Defendants admit that Kelly did not come to a complete, stop before entering Church street, but aver that he reduced the speed of his car to such an extent that he could have come to a stop instantly if necessary ; they deny' that Kelly was guilty of any negligence, but aver that the proximate cause of the accident was the negligence of plaintiff (1) in driving at an unlawful 'rate of speed, (2) in failing to see and heed the car driven by Kelly which entered the intersection first, and, if plaintiff did see the car driven by Kelly, (3) he was negligent in failing to turn to his left in order to pass the Kelly car which had passed beyond the center of the intersection to the north, thus having the last clear chance to avoid the .accident.
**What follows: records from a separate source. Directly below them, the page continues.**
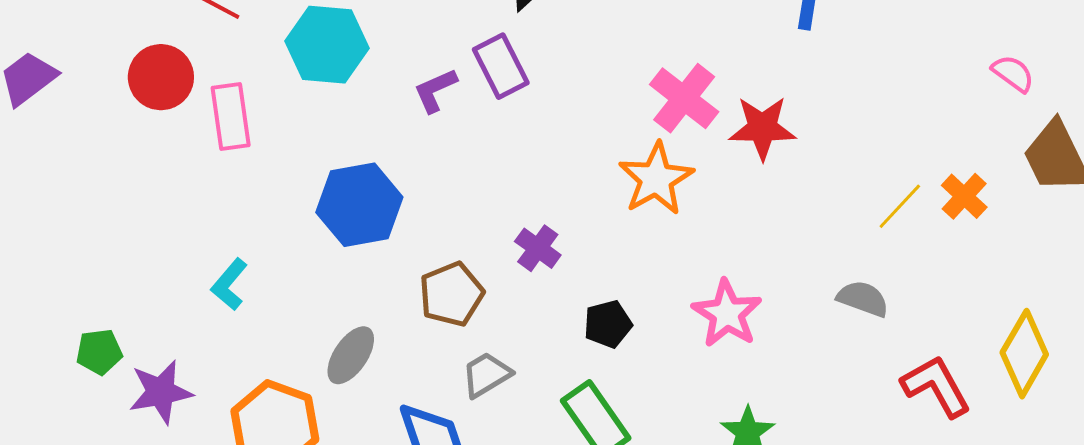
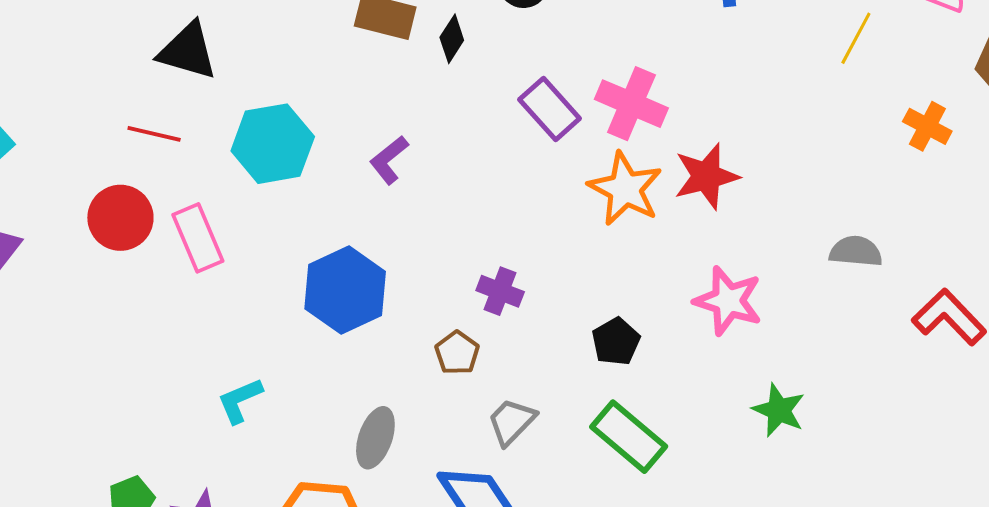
purple rectangle: (501, 66) -> (550, 109), moved
red star: (762, 128) -> (706, 176), moved
yellow line: (900, 206) -> (856, 38), moved
purple cross: (538, 248) -> (500, 291), moved
cyan L-shape: (229, 284) -> (240, 400), turned 42
brown pentagon: (452, 294) -> (457, 353), size x0.7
Defendants further aver that the car driven by plaintiff struck Kelly’s car on the right side, practically at right angles, on the front right wheel and right front door. The light company included in its answer a reconventional demand for $90.34, damage to its car in the collision.

Judgment was rendered in favor of plaintiff and against the defendants in soli-do for $1,208.11. Defendants have appealed. The plaintiff has filed a motion in this court asking that the damages be increased.

This case presents purely a question of facts. There were four witnesses to the accident; plaintiff, defendant Kelly, and his two companions. The testimony of the plaintiff is that he was driving at a - speed between 13 to 14 miles per hour, a speed within the limits as prescribed by the city ordinance; that he could not see down Spruce street to his left very far until near the intersection because of a lattice and some shrubbery on the corner; that he proceeded across the intersection, and had traversed more than two-thirds of the same, when the car driven by Kelly suddenly darted out of Spruce street at a rapid rate of speed and struck his car near the left door next to the steering wheel; that the impact took place in the northwest corner of the intersection. The testimony of the defendant Kelly and his two companions is to the effect that they were traveling at a rate of speed of not more than fifteen miles per hour; and that upon reaching the intersection, defendant Kelly reduced his speed to not over ten miles an hour, permitting him to stop within two feet if necessary; that defendant Kelly looked in both directions and saw plaintiff’s car fully 250 to 300 feet away on Church street; that he proceeded across the intersection and traversed more than half of the same when plaintiff, traveling at a, rapid rate of speed, ran into defendant’s car on the right side, practically at right angles, on the front right wheel and right front door.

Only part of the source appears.